**EXERCISE REQUIREMENTS:**
Set the listing down again exactly, please, apart from its pictures.

**GIVEN ENTRIES:**

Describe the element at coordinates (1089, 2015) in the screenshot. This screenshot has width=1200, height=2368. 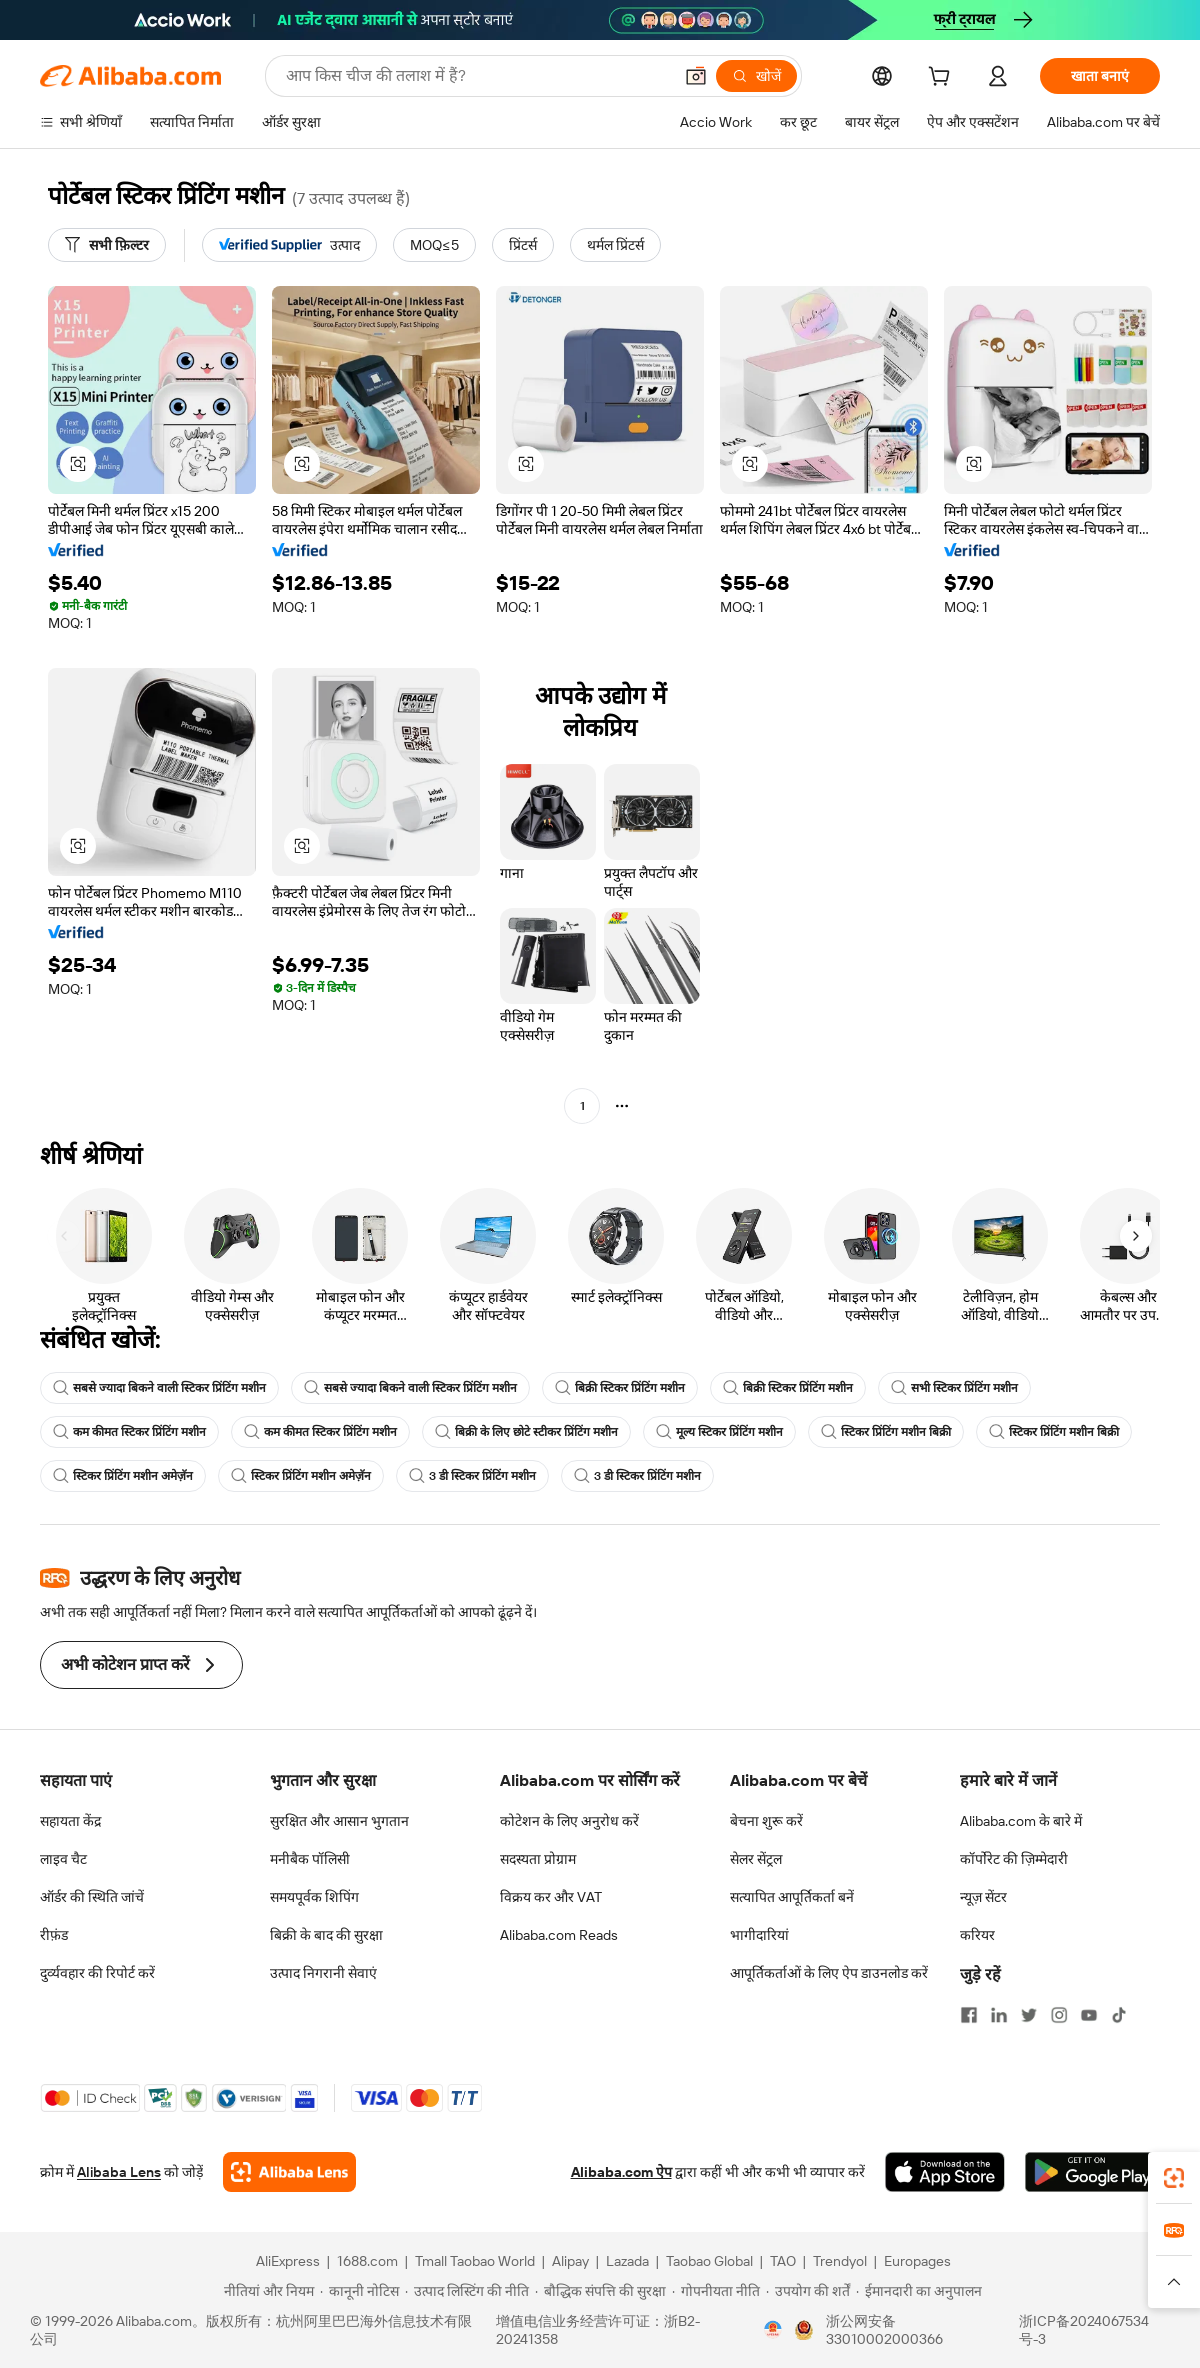
I see `[Visit Alibaba.com on YouTube]` at that location.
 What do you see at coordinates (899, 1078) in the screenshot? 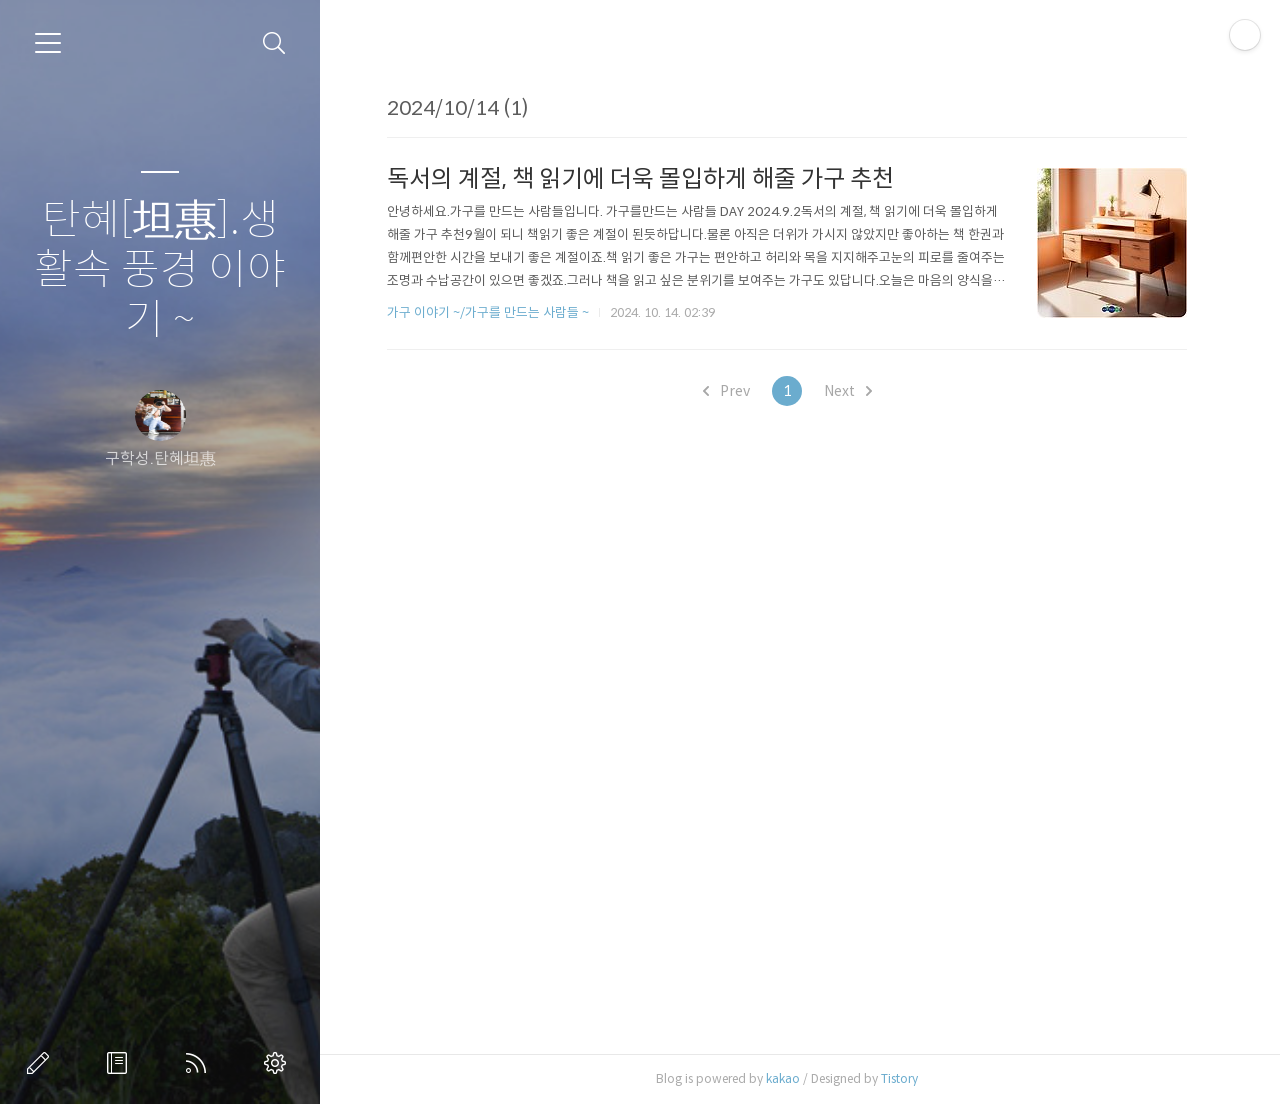
I see `Tistory` at bounding box center [899, 1078].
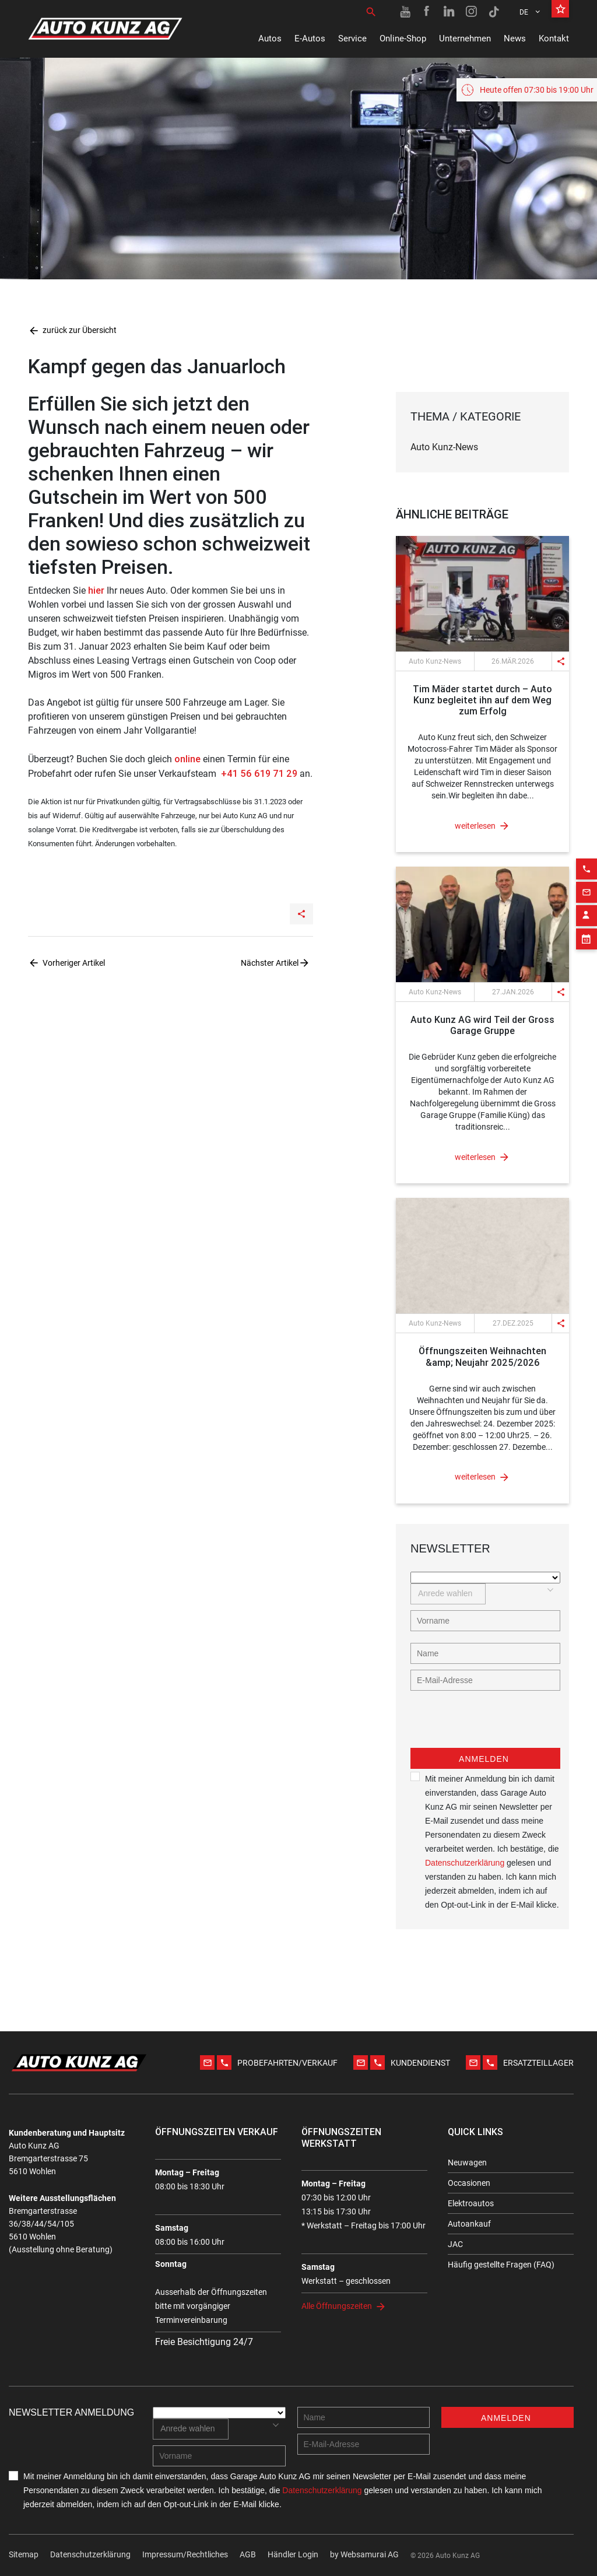 This screenshot has height=2576, width=597. What do you see at coordinates (444, 447) in the screenshot?
I see `Auto Kunz-News` at bounding box center [444, 447].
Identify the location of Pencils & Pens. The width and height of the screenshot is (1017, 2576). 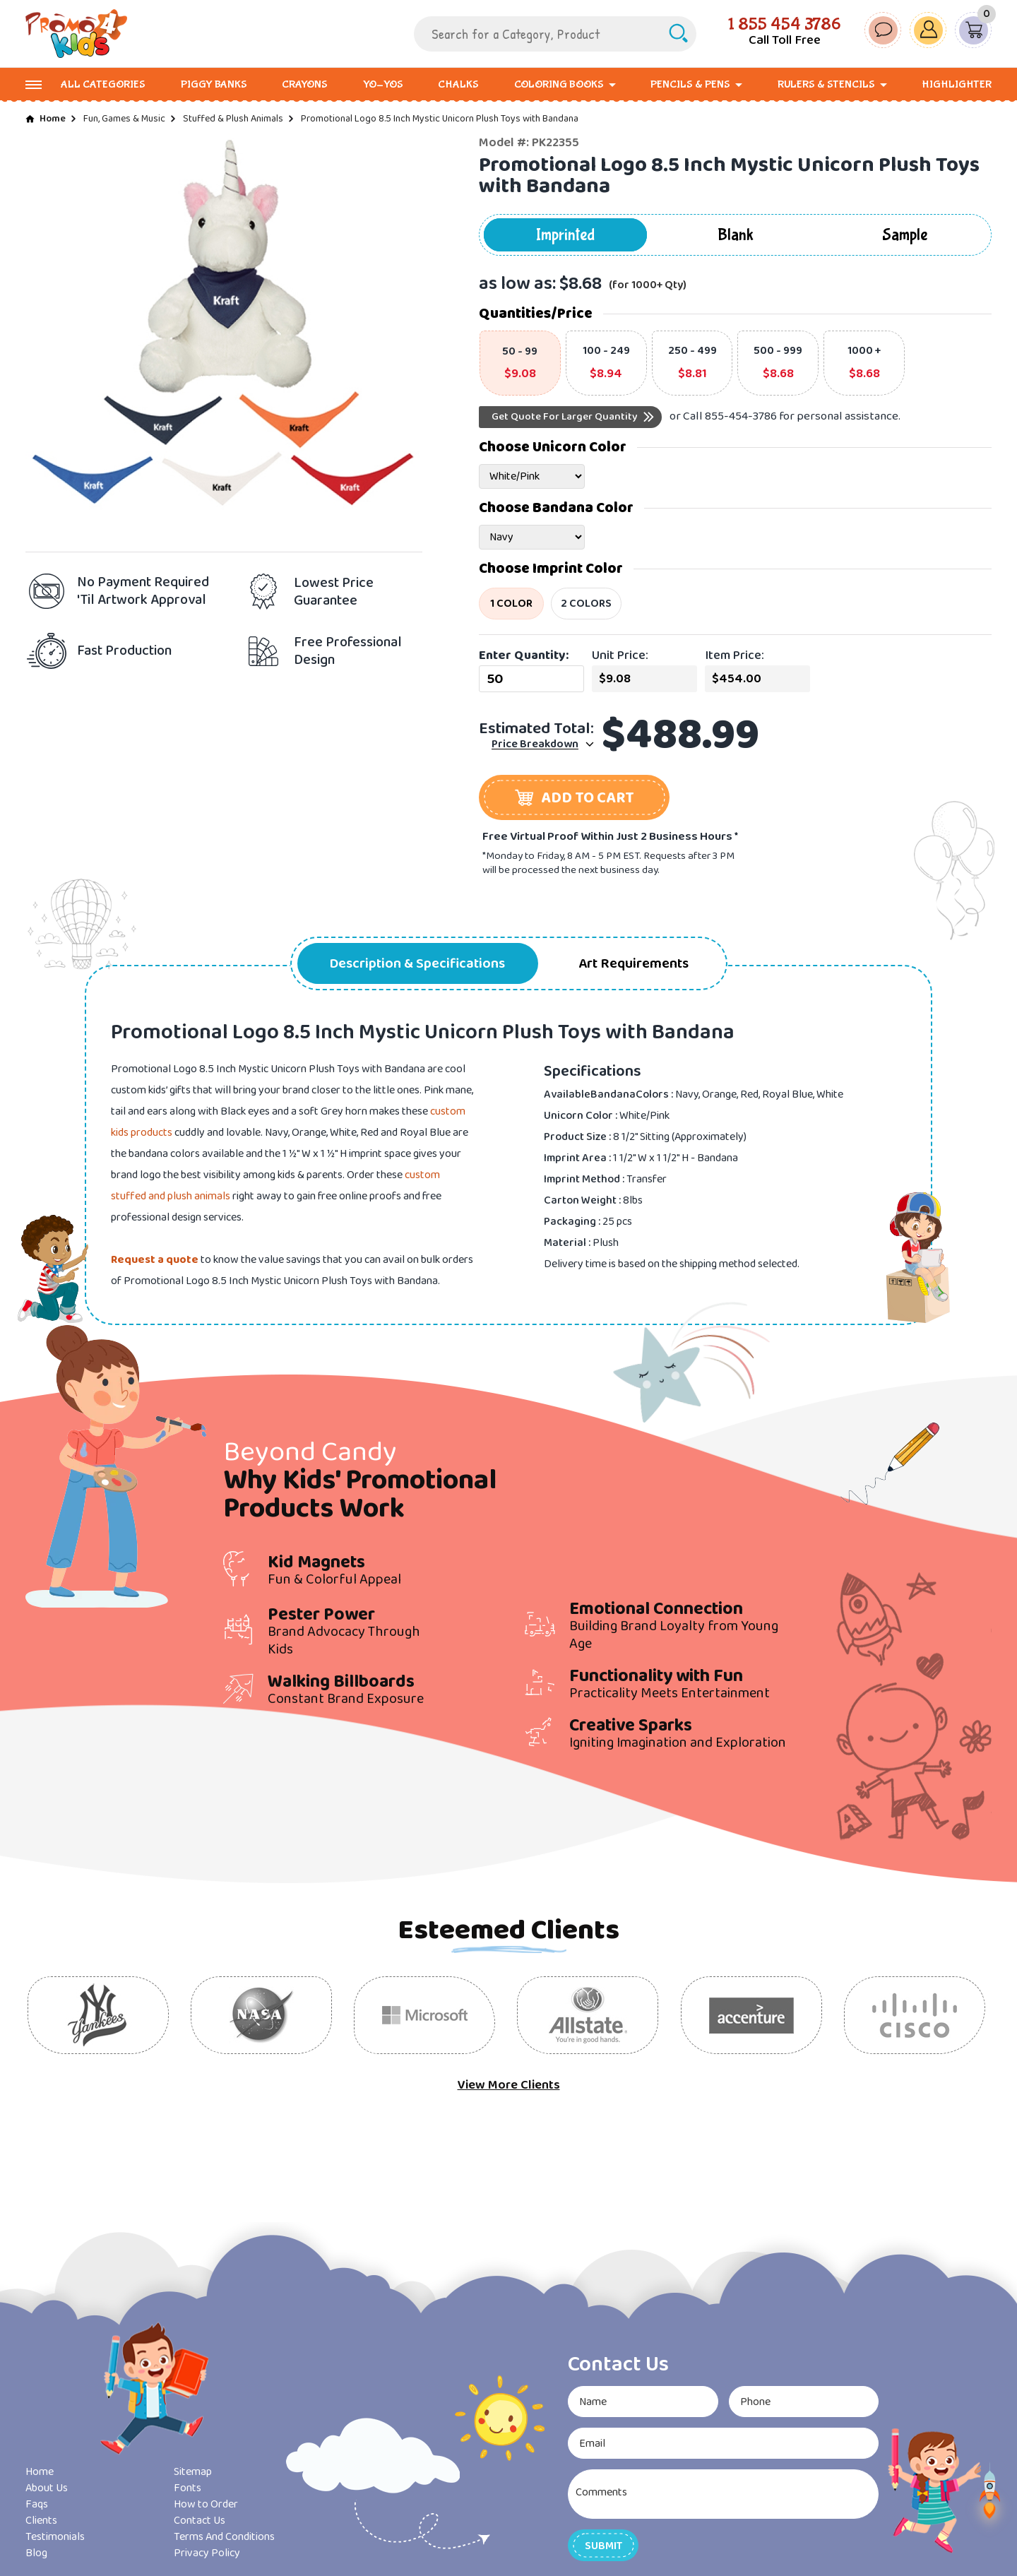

**EXERCISE RESULT:**
Describe the element at coordinates (1089, 2015) in the screenshot. This screenshot has width=1200, height=2368. 
I see `[Visit Alibaba.com on YouTube]` at that location.
 What do you see at coordinates (899, 1078) in the screenshot? 
I see `Tistory` at bounding box center [899, 1078].
 This screenshot has height=2576, width=597. What do you see at coordinates (444, 447) in the screenshot?
I see `Auto Kunz-News` at bounding box center [444, 447].
Identify the location of Pencils & Pens. The width and height of the screenshot is (1017, 2576). 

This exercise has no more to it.